When prioritizing creditors, it would also be advisable to consider the possible ramifications of non-payment. Not paying the South African Revenue Service (SARS), for example, could result in your company being closed and assets seized. On the other hand, it will take some time for a small, local supplier to escalate the debt collection to the point that legal action will be imminent.
The article adds that it would be best to avoid any action being taken against the company at all. Such action would affect the credit score of the business. So, the objective is to keep creditors at bay for long enough for you to resolve the cash flow problem.
Create a payment plan
The article points out that, based on your cash flow forecast and creditor prioritization, you can now create a payment plan. The aim is to pay or negotiate with the critical creditors first and then see what cash you have left for non-essential suppliers.
The article adds that you might find paying that one or a few sizeable creditors will eat up all your short-term cash. If that is the case, it might be best to attempt negotiating repayment plans with these sellers. If you can demonstrate that the cash flow crisis will be short-lived, suppliers may give you more time to pay. Some creditors may also accept part payment of debts if you can provide a firm date for the balance payment but keep your word.
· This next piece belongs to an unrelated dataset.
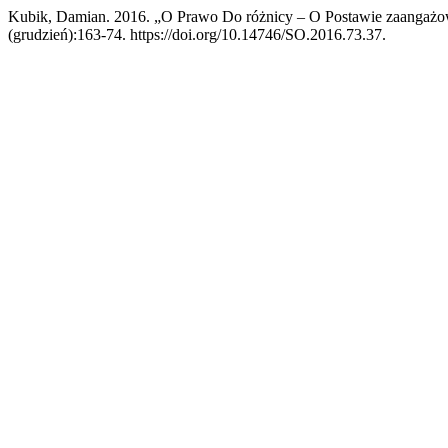
Kubik, Damian. 2016. „O Prawo Do różnicy – O Postawie zaangażowa
(grudzień):163-74. https://doi.org/10.14746/SO.2016.73.37.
Communicate with Creditors
The article points out that if you communicate and are honest with creditors, they will be more likely to be lenient. So, don’t ignore the phone calls, reminders, and collection letters. Instead, give firm payment dates when you can or suggest a realistic timescale for settlement.
The article adds that when dealing with significant critical suppliers, it is generally best not to use the usual excuses for non-payment of invoices. Vendors will have heard things like ‘the check is in the mail’ so many times before that they will see right through it. Plus, lying or making promises you can’t keep puts you on the back foot when the check fails to arrive, and you need to ask for another week’s grace.
Moses Singo is a Partner at Genesis Corporate Solutions and is a Junior Business Rescue Practitioner.